Kristin Newborn's weird-for-the-sake-of-weird play finds five people—three of them mentally and physically disabled, the other two their keepers—sitting at a Dunkin' Donuts. The barely justified conceit is that it's a holiday, so all wear costumes as they trade unfunny jokes. This doesn't work very well the first time, but we rinse and repeat the bit for two more holidays. In the process we basically hear the same joke 300 times; it's funny perhaps 10 of them.
Maybe this is all supposed to be empowering. Maybe it's supposed to be about how we're all just killing time and should see how ridiculous we look doing it. Definitely it's all boring.

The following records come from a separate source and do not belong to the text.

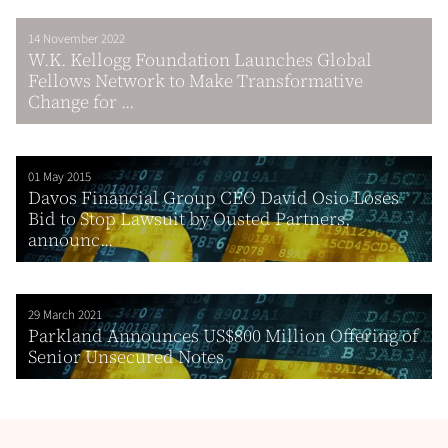
14 November 2022
W.K. Kellogg Foundation Launches Global
Fellows Network to Make Transformative
Change for ...
01 May 2015
Davos Financial Group CEO David Osio Loses
Bid to Stop Lawsuit by Ousted Partners,
announc...
29 March 2021
Parkland Announces US$800 Million Offering of
Senior Unsecured Notes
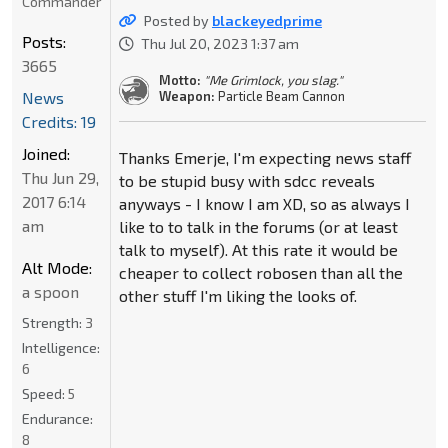
Commander
Posted by
blackeyedprime
Posts:
Thu Jul 20, 2023 1:37 am
3665
Motto:
"Me Grimlock, you slag."
News
Weapon:
Particle Beam Cannon
Credits: 19
Joined:
Thanks Emerje, I'm expecting news staff
Thu Jun 29,
to be stupid busy with sdcc reveals
2017 6:14
anyways - I know I am XD, so as always I
am
like to to talk in the forums (or at least
talk to myself). At this rate it would be
Alt Mode:
cheaper to collect robosen than all the
a spoon
other stuff I'm liking the looks of.
Strength:
3
Intelligence:
6
Speed:
5
Endurance:
8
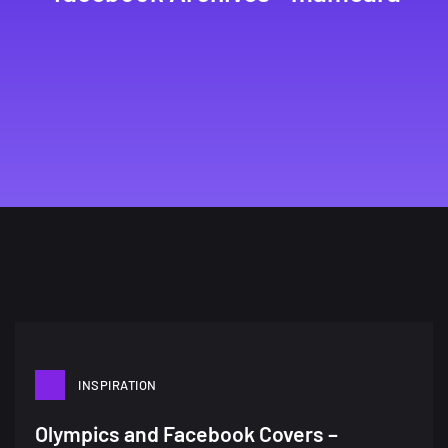
INSPIRATION
Olympics and Facebook Covers –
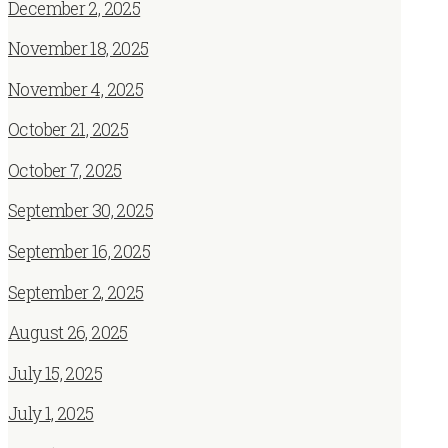
December 2, 2025
November 18, 2025
November 4, 2025
October 21, 2025
October 7, 2025
September 30, 2025
September 16, 2025
September 2, 2025
August 26, 2025
July 15, 2025
July 1, 2025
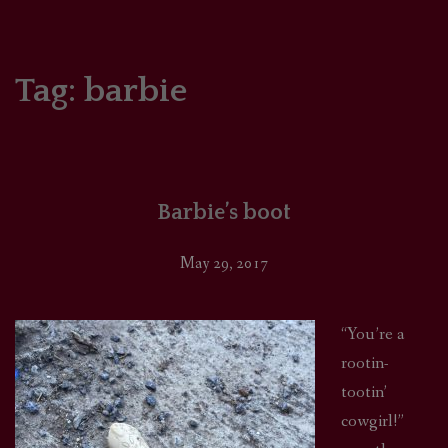
HOME
COMICS/ART
Tag:
barbie
RECAPS
PODCASTS
Barbie’s boot
SUPPORT
May 29, 2017
“You’re a
rootin-
tootin’
cowgirl!”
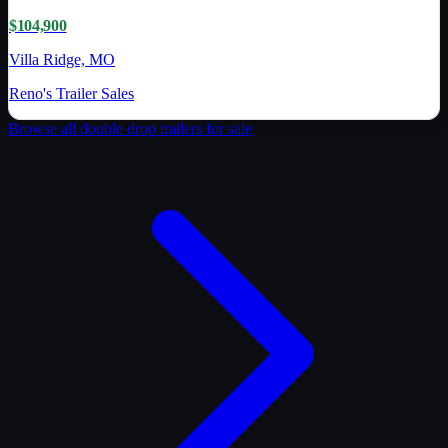
$104,900
Villa Ridge, MO
Reno's Trailer Sales
Browse all
double drop trailer
s for sale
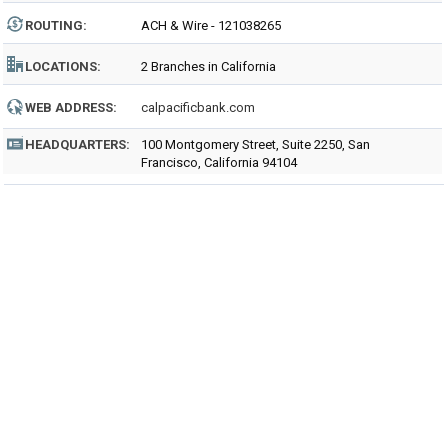
ROUTING
:
ACH & Wire - 121038265
LOCATIONS:
2 Branches in California
WEB ADDRESS:
calpacificbank.com
HEADQUARTERS:
100 Montgomery Street, Suite 2250, San
Francisco, California 94104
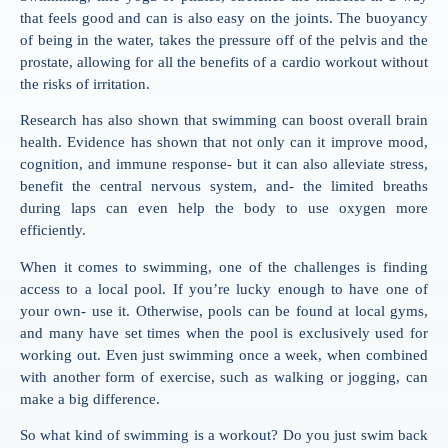
that feels good and can is also easy on the joints. The buoyancy
of being in the water, takes the pressure off of the pelvis and the
prostate, allowing for all the benefits of a cardio workout without
the risks of irritation.
Research has also shown that swimming can boost overall brain
health. Evidence has shown that not only can it improve mood,
cognition, and immune response- but it can also alleviate stress,
benefit the central nervous system, and- the limited breaths
during laps can even help the body to use oxygen more
efficiently.
When it comes to swimming, one of the challenges is finding
access to a local pool. If you’re lucky enough to have one of
your own- use it. Otherwise, pools can be found at local gyms,
and many have set times when the pool is exclusively used for
working out. Even just swimming once a week, when combined
with another form of exercise, such as walking or jogging, can
make a big difference.
So what kind of swimming is a workout? Do you just swim back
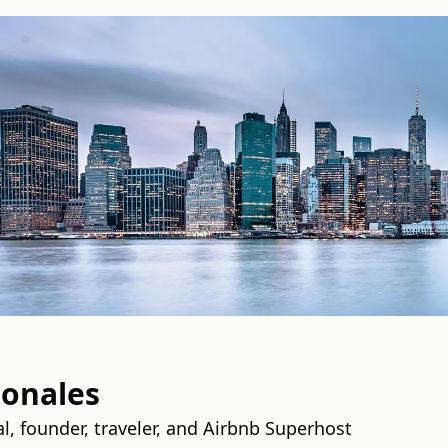
onales
l, founder, traveler, and Airbnb Superhost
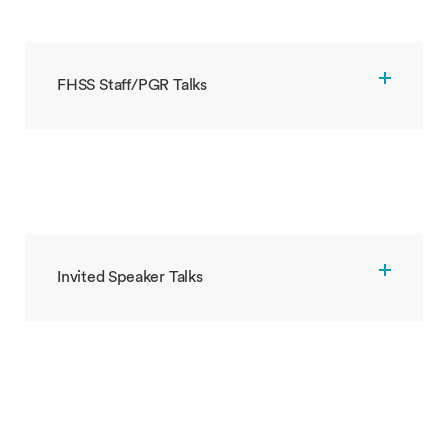
FHSS Staff/PGR Talks
Invited Speaker Talks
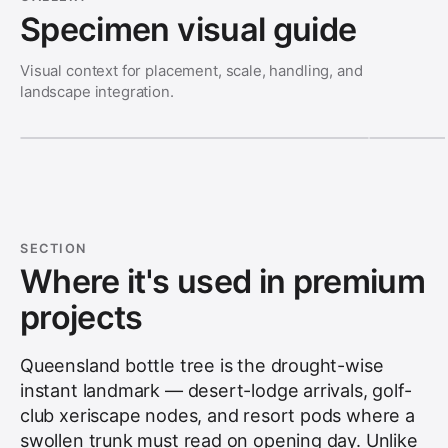
Specimen visual guide
Visual context for placement, scale, handling, and
landscape integration.
SECTION
Where it's used in premium
projects
Queensland bottle tree is the drought-wise
instant landmark — desert-lodge arrivals, golf-
club xeriscape nodes, and resort pods where a
swollen trunk must read on opening day. Unlike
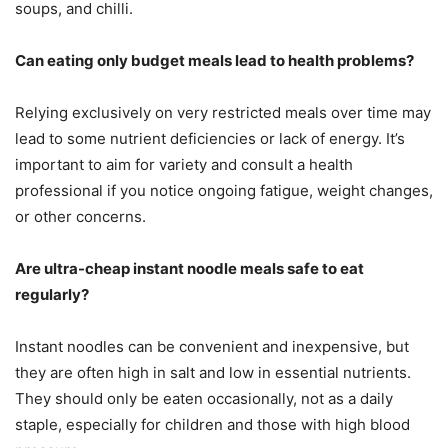
soups, and chilli.
Can eating only budget meals lead to health problems?
Relying exclusively on very restricted meals over time may
lead to some nutrient deficiencies or lack of energy. It’s
important to aim for variety and consult a health
professional if you notice ongoing fatigue, weight changes,
or other concerns.
Are ultra-cheap instant noodle meals safe to eat
regularly?
Instant noodles can be convenient and inexpensive, but
they are often high in salt and low in essential nutrients.
They should only be eaten occasionally, not as a daily
staple, especially for children and those with high blood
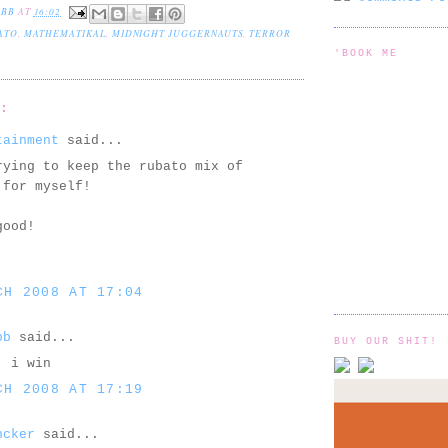
EBB
AT
16:02
ATO
,
MATHEMATIKAL
,
MIDNIGHT JUGGERNAUTS
,
TERROR
'BOOK ME
S:
tainment
said...
rying to keep the rubato mix of
 for myself!
good!
CH 2008 AT 17:04
bb
said...
BUY OUR SHIT!
! i win
CH 2008 AT 17:19
ncker
said...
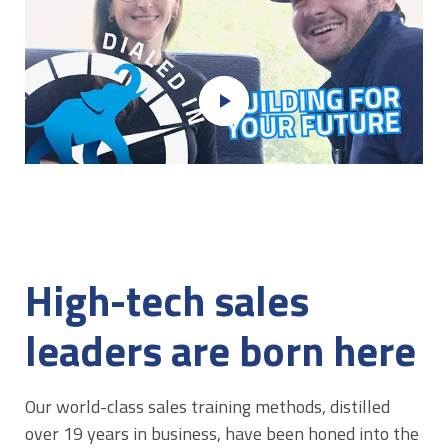
play_arrow
High-tech sales
leaders are born here
Our world-class sales training methods, distilled
over 19 years in business, have been honed into the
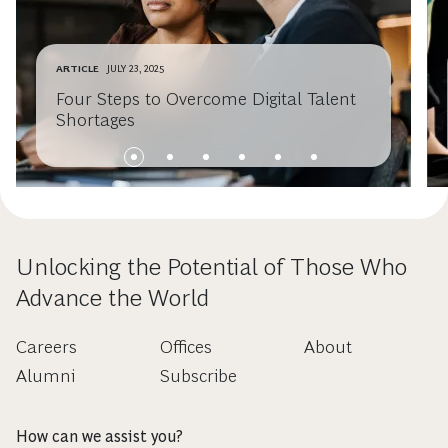
ARTICLE
JULY 23, 2025
Four Steps to Overcome Digital Talent
Shortages
Unlocking the Potential of Those Who
Advance the World
Careers
Offices
About
Alumni
Subscribe
How can we assist you?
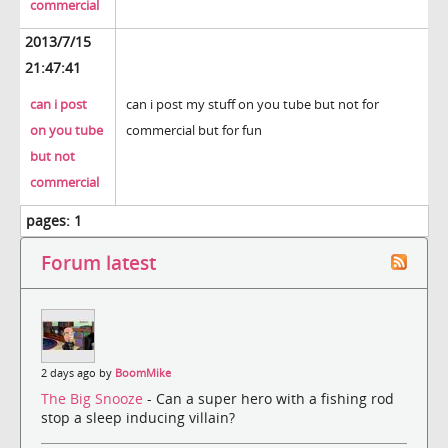
commercial
2013/7/15
21:47:41
can i post
can i post my stuff on you tube but not for
on you tube
commercial but for fun
but not
commercial
pages:
1
Forum latest
2 days ago by
BoomMike
The Big Snooze
- Can a super hero with a fishing rod
stop a sleep inducing villain?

Director Ken Rus Schmoll has built up an impressive array of awards and accolades: Just this year he's received an Obie, been slobbered over by Ben Brantley in The New York Times, and been named one of the city's 10 best theater directors by Time Out New York. But based on this effort and the somewhat more successful Telephone, seen in February, Schmoll has a taste for unfinished, high-concept plays, which he treats with lackadaisical attention to detail. The interminable costume changes here are stultifying examples of sloppy stage work. And while there's not much in Telethon, Schmoll's lurching pacing ensures he doesn't even get all of what's there.
Presented by Clubbed Thumb as part of Summerworks 2009
at the Ohio Theatre, 166 Wooster St., NYC.
June 21–27. Sun.–Tue., Thu.–Sat., 8 p.m.